The training period per period of the DQN with no ε-decay is like the vanilla DQN achieving 2000 training episodes over 7 h.
Figure 14 and
Figure 15 show the model produced strong results; despite its poor performance in the first 500 episodes, it was able to show steady and consistent growth for the next 1000 episodes. The remaining 500 episodes from 1500 to 2000, however, do not show much growth overall despite distinct variations. Moreover, the plots display randomness in the rewards generated concerning the deviations with each episode.
5.3. Observations
The DQN proves to be the best model achieving the best Moving Average Reward across a similar time frame to PPO and the DDPG of 6–7 h. PPO is the worst-performing model as it not only scores low rewards, but the plots do not suggest an upward trend in the improvement of the model performance. The DDPG is an improvement over PPO. Unfortunately, compared to the DQN, in the same time frame, it trains on a fraction of the number of episodes and fails to reach the height of both implementations of the DQN. Moreover, it was found that the reproducibility of results in the DDPG is poor, with multiple training instances showing vastly varying results, which is in line with the claims of incoherent result reproduction reported [
34].
The implementations of the DQN show varying performance. While it was expected for the implementation with no ε-decay to perform worse, it can be observed that after 2000 episodes, there is a noticeable difference in the ten Moving Average Reward as the vanilla DQN scores a lower moving average of 415.8 at the 2000th episode against 613.44 scored by the DQN with no ε-decay.

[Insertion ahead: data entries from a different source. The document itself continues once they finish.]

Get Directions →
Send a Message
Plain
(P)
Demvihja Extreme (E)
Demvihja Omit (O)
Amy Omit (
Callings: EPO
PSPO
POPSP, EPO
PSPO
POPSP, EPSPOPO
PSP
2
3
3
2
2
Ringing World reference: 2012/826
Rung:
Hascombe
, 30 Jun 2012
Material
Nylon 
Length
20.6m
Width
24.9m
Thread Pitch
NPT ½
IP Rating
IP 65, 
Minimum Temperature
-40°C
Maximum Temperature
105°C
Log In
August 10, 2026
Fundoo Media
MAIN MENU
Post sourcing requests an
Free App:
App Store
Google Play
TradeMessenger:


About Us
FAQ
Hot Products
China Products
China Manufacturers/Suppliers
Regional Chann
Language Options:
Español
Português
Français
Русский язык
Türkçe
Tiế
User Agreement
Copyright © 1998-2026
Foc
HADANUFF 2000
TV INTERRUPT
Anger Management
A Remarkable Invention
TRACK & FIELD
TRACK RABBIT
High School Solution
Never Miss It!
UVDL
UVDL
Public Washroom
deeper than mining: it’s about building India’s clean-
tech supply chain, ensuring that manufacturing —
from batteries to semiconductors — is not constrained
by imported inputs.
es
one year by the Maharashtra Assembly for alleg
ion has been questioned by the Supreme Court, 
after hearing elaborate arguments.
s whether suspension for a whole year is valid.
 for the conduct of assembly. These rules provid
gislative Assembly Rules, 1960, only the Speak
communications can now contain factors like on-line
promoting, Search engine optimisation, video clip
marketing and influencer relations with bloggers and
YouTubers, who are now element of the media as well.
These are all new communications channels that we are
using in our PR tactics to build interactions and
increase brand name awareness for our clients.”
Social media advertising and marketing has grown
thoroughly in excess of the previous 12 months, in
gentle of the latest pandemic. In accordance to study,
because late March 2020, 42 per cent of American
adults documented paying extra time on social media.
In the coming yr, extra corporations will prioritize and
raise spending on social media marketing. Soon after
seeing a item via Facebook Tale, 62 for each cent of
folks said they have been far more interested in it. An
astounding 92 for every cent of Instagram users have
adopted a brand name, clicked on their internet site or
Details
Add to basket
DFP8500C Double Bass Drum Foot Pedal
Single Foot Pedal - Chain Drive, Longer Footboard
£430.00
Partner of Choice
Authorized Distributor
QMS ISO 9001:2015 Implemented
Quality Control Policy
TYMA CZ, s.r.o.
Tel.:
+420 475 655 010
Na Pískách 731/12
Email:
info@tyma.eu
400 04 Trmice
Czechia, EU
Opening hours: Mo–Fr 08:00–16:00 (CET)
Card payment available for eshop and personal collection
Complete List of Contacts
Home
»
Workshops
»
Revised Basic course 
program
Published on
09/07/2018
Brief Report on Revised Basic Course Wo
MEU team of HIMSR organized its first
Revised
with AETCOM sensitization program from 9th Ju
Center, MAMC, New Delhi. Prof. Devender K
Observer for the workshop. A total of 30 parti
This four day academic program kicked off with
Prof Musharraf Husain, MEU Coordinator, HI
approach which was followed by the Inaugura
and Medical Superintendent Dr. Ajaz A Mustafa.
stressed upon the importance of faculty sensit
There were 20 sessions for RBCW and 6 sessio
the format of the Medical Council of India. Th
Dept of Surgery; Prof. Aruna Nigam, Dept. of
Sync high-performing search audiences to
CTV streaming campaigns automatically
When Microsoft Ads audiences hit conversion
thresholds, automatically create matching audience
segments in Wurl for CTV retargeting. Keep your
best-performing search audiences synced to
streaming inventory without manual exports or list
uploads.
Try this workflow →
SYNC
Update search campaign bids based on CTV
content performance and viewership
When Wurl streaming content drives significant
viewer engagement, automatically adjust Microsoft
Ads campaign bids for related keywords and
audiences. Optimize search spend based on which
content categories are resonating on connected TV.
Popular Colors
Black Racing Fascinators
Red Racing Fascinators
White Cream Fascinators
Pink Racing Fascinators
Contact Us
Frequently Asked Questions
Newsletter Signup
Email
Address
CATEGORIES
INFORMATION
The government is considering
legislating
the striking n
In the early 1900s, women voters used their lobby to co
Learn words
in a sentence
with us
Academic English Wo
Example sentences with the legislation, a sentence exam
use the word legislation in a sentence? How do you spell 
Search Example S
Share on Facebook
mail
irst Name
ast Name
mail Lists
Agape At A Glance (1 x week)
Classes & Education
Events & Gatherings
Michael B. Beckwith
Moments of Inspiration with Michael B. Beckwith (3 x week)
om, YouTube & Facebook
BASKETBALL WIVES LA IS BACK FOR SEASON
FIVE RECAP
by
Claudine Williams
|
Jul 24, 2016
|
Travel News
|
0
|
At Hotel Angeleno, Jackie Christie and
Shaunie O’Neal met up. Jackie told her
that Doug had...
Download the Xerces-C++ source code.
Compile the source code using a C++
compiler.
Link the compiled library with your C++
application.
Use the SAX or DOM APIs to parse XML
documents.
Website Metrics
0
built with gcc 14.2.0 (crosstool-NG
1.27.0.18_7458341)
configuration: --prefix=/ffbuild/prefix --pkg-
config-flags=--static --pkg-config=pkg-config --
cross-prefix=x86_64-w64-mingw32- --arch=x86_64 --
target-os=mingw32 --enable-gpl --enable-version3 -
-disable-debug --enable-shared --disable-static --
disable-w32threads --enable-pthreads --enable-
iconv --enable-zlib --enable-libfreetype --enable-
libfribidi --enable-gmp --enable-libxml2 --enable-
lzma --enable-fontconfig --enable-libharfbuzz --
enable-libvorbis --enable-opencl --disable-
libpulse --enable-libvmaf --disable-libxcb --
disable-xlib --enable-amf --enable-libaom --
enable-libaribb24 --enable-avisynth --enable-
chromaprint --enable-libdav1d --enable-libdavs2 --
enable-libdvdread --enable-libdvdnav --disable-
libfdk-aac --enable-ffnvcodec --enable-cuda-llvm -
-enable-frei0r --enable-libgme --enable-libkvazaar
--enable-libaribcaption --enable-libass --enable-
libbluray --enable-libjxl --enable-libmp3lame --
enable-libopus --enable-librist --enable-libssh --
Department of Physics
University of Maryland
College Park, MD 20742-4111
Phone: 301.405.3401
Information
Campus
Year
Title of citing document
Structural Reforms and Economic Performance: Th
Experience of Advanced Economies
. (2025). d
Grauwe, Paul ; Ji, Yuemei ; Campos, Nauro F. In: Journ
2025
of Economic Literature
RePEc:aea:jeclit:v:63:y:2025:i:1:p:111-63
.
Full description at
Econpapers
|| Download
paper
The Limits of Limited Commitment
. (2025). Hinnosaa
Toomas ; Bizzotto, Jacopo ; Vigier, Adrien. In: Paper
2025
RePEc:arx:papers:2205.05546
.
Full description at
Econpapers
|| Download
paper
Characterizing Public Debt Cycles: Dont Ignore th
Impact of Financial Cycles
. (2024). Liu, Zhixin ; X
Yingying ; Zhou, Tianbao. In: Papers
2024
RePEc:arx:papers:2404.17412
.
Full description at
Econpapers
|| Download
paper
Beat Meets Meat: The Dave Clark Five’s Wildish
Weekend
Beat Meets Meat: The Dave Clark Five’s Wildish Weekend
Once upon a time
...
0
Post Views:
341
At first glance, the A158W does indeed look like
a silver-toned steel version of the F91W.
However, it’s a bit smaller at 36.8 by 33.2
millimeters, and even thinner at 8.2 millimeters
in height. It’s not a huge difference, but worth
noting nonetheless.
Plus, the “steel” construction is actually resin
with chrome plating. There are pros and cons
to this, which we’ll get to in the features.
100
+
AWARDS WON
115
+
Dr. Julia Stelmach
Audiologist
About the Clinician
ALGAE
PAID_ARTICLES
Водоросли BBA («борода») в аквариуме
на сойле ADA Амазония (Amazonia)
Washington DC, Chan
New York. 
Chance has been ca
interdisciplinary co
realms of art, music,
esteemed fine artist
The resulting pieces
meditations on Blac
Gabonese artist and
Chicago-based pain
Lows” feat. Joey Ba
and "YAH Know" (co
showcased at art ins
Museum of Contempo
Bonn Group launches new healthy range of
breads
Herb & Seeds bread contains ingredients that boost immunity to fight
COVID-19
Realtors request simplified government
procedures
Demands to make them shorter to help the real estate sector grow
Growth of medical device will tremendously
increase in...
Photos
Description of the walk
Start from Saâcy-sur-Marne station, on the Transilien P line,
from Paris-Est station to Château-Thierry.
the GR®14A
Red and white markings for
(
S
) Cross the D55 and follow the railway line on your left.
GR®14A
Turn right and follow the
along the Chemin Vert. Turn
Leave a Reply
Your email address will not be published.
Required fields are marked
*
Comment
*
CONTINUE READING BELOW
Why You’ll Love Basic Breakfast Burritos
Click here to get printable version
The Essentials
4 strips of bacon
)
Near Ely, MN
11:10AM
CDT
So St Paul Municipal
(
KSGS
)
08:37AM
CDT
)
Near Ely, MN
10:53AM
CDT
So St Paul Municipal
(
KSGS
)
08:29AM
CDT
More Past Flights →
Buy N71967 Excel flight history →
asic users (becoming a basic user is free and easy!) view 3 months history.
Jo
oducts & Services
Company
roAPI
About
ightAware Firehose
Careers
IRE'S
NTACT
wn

Moreover, the DQN with ε-decay takes more episodes to begin, showing strong, consistent growth in rewards compared to the DQN with no ε-decay. The DQN with ε-decay also maintains an upward trend, while the DQN with no ε-decay begins to plateau out over the whole after the 1200th episode. It can be concluded that although the DQN with no ε-decay begins to score higher rewards quicker than the DQN with it, over a longer training period, it is not as stable. Moreover, the trends of our plots suggest that the DQN with ε-decay shows trends for better growth in rewards against the DQN without ε-decay, which, by the 2000th episode, begins slowing down. Based on our evaluation, the authors found that for shorter timeframes, the DQN showed the best performance, followed by the DDPG, while PPO had the lowest performance.
6. Conclusions
According to the findings in this paper, in an environment limited by computational resources and where time is a limiting factor, a DQN produces the best results amongst selected deep reinforcement algorithms. In the DQN without ε-decay, it was found that in ultra-short training time frames, it performs better. But, with the proper training of a DQN with ε-decay, it produces results that are not erratic and produce upward trends, suggesting potential for significantly improved performance over longer training periods. Thus, it can be concluded that it is the better model out of the two. The PPO algorithm produced the worst results, cementing the need for further investigation with significantly longer training periods to evaluate it fairly. The DDPG algorithm had a performance that was better than PPO but still not as good as the DQN. However, it produced erratic results that limit its reproducibility. In the future, the authors would further investigate how these selected models perform over longer training periods and investigate the impact of other hyperparameters of the DQN when trained in shorter time frames. Thus, it can be safely concluded that for our particular problem statement, the Deep Q-learning algorithm is the most suited and DRL is a step in the right direction. With more research on the hyperparameters used and fine-tuning them, authors can successfully implement our model race car simulation and integrate it into car simulation games in the future.